YOUR GOAL —
Among these records, tally each line with the word "where"; the answer is that number alone.

____ RAW DATA

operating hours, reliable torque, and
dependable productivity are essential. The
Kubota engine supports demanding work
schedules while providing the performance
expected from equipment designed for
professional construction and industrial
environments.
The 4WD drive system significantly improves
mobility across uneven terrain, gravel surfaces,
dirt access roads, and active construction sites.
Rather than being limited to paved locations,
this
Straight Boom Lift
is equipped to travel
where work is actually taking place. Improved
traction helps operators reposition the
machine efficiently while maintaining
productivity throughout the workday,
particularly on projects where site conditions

________
____ RAW DATA

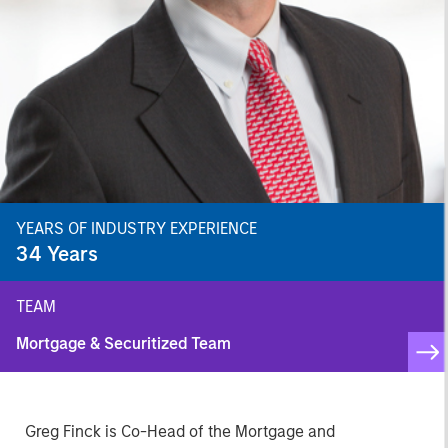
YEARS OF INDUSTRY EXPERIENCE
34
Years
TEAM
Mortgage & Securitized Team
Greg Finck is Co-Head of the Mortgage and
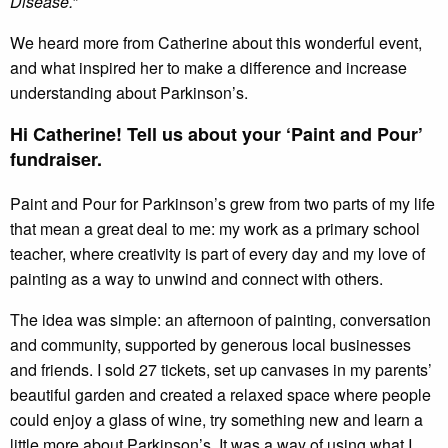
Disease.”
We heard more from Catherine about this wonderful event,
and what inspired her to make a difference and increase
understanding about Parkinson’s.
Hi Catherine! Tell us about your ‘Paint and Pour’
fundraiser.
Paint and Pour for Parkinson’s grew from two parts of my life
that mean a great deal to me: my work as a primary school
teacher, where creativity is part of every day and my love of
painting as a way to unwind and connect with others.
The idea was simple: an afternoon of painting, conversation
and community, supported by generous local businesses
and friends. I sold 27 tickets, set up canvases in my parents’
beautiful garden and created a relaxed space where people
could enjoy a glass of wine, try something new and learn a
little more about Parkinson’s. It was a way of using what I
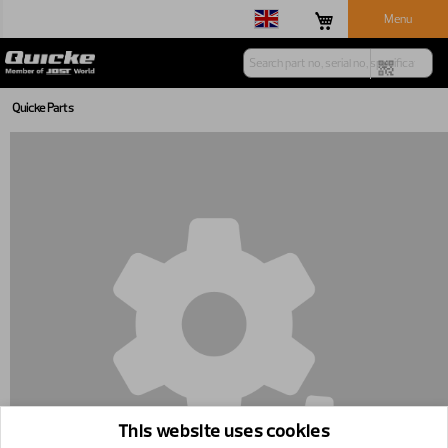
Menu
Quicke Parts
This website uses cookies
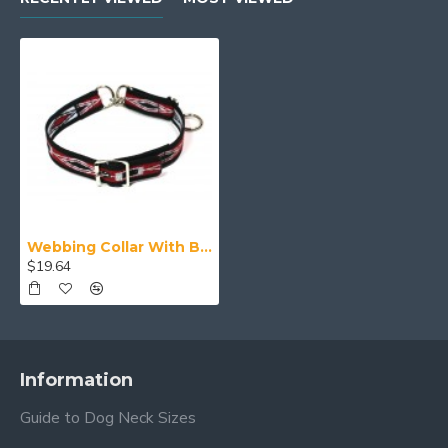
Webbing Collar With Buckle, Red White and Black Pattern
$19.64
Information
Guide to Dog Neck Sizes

________
____ RAW DATA

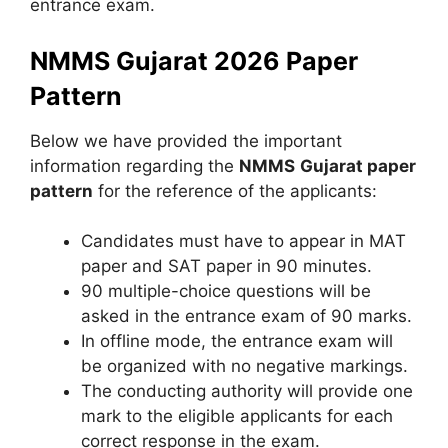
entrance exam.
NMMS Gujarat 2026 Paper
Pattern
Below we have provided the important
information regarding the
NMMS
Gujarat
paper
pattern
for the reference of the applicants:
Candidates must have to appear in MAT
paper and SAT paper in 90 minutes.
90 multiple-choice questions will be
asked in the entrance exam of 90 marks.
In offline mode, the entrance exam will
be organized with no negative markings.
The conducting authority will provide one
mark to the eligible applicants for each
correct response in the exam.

________

RESULT OF THE EXERCISE —
4